Puisi: Di Bioskop Bersama Palasik (Karya Nezar Patria)

Puisi "Di Bioskop Bersama Palasik" menggambarkan kegelapan dan introspeksi emosional dalam kehidupan sehari-hari, dengan menggunakan gambaran ...
Di Bioskop Bersama Palasik

Dalam gelap itu kau masih terpekur
di ubun-ubun para penganggur
di leher para pencuri

Lalu di dada setengah matang para peri

"Apakah ada dara pahit berhati manis?"

Tiba-tiba kau mengingat bulan merah jambu
kadang ia mirip gulali di belanga
dalam mimpi bahagia para pekerja

Betapa sakitnya rindu yang permai
Seperti bibir meraba denyut nadi
di leher seekor punai

Geligi haus darah begitu geram
menanti di antrean pendek
Gigitan sendu yang dalam
dan tak bertakik

Betapa kau ingin kembali menjadi palasik
di kota yang lampunya tak pernah padam
dan orang-orang yang lupa jalan pulang.

2016

Sumber: Di Kedai Teh Ah Mei (2018)

Catatan:
Palasik = makhluk mitos pengisap darah dalam cerita rakyat di pandai barat Sumatera.

Analisis Puisi:

Puisi "Di Bioskop Bersama Palasik" karya Nezar Patria menghadirkan gambaran emosional dan introspektif tentang kehidupan di tengah kegelapan bioskop.

Atmosfer dan Pengalaman Emosional: Puisi ini menggambarkan suasana di dalam bioskop sebagai tempat refleksi dan introspeksi emosional. Gelapnya ruangan dan kehadiran karakter-karakter seperti "para penganggur" dan "para pencuri" menciptakan atmosfer yang tegang dan gelap, yang merefleksikan keadaan jiwa yang terjebak dalam ketidakpastian.

Kontras dan Kontradiksi: Puisi ini menghadirkan kontras antara keinginan untuk kembali ke masa lalu yang lebih bahagia dan realitas kehidupan yang penuh dengan penderitaan dan kerinduan. Kontradiksi ini tercermin dalam gambaran "setengah matang para peri" yang merujuk pada ketidaksempurnaan dan ketidakpastian dalam kehidupan.

Makna Simbolis: Penggunaan simbol-simbol seperti "bulan merah jambu" yang kadang-kadang mirip gulali di belanga" dan "palasik di kota yang lampunya tak pernah padam" memberikan dimensi simbolis pada puisi ini. Bulan merah jambu mewakili keindahan yang sementara dan mudah pudar, sementara palasik menggambarkan keinginan untuk kembali ke masa lalu yang lebih bahagia.

Rindu dan Kerinduan: Sentimen rindu dan kerinduan menjadi tema sentral dalam puisi ini.

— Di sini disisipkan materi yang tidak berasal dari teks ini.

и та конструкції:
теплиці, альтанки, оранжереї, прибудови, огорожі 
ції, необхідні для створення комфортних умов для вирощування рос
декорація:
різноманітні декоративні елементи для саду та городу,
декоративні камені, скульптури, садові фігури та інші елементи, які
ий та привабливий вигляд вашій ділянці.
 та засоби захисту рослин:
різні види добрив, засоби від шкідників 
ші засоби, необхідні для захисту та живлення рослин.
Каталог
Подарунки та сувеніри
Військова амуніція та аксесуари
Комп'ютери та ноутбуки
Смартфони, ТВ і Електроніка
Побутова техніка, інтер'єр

Rindu akan masa lalu yang lebih baik, keinginan untuk kembali menjadi seperti dulu, dan kepedihan atas kehilangan terasa kuat dalam setiap bait puisi.

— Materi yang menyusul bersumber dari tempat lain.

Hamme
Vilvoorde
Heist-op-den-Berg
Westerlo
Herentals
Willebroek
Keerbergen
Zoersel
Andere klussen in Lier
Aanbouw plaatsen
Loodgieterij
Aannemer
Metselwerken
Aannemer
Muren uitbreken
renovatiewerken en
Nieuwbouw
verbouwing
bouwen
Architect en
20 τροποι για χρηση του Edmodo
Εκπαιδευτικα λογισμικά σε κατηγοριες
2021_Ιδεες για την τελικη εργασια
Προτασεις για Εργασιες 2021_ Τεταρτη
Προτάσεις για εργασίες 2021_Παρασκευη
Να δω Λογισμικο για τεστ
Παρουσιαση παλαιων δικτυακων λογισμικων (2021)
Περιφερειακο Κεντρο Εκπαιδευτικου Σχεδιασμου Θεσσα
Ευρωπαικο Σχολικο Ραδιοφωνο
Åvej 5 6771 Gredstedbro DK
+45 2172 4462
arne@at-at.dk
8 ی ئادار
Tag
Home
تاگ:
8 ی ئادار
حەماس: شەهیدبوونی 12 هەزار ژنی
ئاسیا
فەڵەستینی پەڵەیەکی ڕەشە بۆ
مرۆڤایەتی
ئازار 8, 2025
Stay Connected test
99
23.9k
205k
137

Kesimpulan yang Terbuka: Puisi ini tidak memberikan kesimpulan yang jelas atau penyelesaian untuk konflik internal yang dihadapi oleh karakter dalam puisi. Sebaliknya, ia menawarkan refleksi yang terbuka tentang kerumitan dan kompleksitas kehidupan manusia.

Dengan demikian, puisi "Di Bioskop Bersama Palasik" adalah sebuah puisi yang menggambarkan kegelapan dan introspeksi emosional dalam kehidupan sehari-hari, dengan menggunakan gambaran-gambaran yang kuat dan simbol-simbol yang kaya untuk menyampaikan makna dan pesan yang mendalam kepada pembaca.

Nezar Patria
Puisi: Di Bioskop Bersama Palasik
Karya: Nezar Patria

Biodata Nezar Patria:
  • Nezar Patria lahir pada tanggal 5 Oktober 1970 di Sigli, Pidie, Aceh.